James Newell Osterberg, dit Iggy Pop
Chanteur et compositeur de rock américain (Ann Arbor, Michigan, 1947).
« Si je chantais le bonheur et la tranquillité, je ne ferais pas de rock and roll… » Après trente ans de carrière, ce croisement aérien et néandertalien de Noureev (le danseur) et d'Onkr (l'homme préhistorique), rescapé de trois décennies de démesure électrique, d'outrances et de transes, affiche toujours une santé insolente. Iggy peps, Iggy propre, Iggy pape. Iggy rock, surtout. S'il n'en reste qu'un, ultime guerrier d'une croisade désormais dérisoire, ce sera lui. L'iguane aux dons multiples, le clown odieux, le Tarzan au torse torve. Inamovible. Né dans le Michigan, James Newell Osterberg est le fils d'un instituteur, qui fait vivre sa famille dans une caravane entièrement métallique. Plus tard, Iggy prétendra que c'est de cet environnement que lui viendra sa passion pour le… heavy metal. Adolescent, plutôt chétif et maladif, il commence à écrire des poèmes : ses œuvres seront même primées dans le cadre d'un concours organisé par un magazine féminin. Passionné de blues, il s'exile à Chicago et devient batteur d'un groupe professionnel intitulé les Iguanas : il y gagnera son pseudonyme reptilien. En 1968, il fonde son propre groupe, les Stooges, littéralement les Crétins. Iggy chante, Ron Asheton joue de la guitare, son frère Scott de la batterie et Dave Alexander tient la basse.

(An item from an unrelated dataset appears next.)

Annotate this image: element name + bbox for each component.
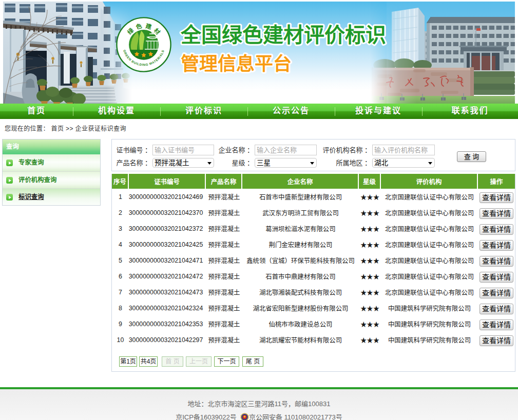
svg-text:全国绿色建材评价标识: 全国绿色建材评价标识 (180, 24, 386, 46)
svg-text:管理信息平台: 管理信息平台 (181, 53, 292, 74)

Hurleur excentrique. Très vite, la rumeur enfle autour de ces fous furieux qui tissent un effarant mur du son sans s'embarrasser d'arrangements ni même de changements d'accords, menés par un hurleur excentrique et littéralement possédé : sur scène, Iggy se lacère le torse avec des tessons de bouteille, danse à demi nu une sorte de ballet démoniaque, se frotte aux spectateurs ou les agresse carrément. Un soir, en plein concert, il se fend la lèvre d'un coup de micro. La photo terrifiera l'Amérique des parents : ce maniaque hirsute et musculeux, debout en caleçon au-dessus d'une marée de mains tendues, dardant sur la foule une langue sanguinolente… Le premier album des Stooges, en 1969, est loin d'être un succès commercial. Il contient pourtant des perles comme 1969, I Wanna Be Your Dog ou No Fun, de véritables hymnes nihilistes qui inspireront, dix ans après, les grands méchants punks. Le second, Fun House, confortera la vision du rock qu'a Iggy : « Juste des guitares qui font brang brang ! » Le groupe dissous, son tapageur leader le réunit en 1973, juste le temps d'un album, désormais mythique, Raw Power. Puis disparaît, avant de revenir flanqué d'un admirateur et protecteur illustre — David Bowie lui-même, qui tirera son poulain de l'asile psychiatrique où il a échoué, usé par les drogues et les excès divers, et produira pour lui, en 1977, les disques de la résurrection, The Idiot et Lust For Life. Une amitié et une collaboration artistique qui ne se démentiront jamais : six ans après, Bowie fera même un tube d'une chanson coécrite avec Iggy, China Girl.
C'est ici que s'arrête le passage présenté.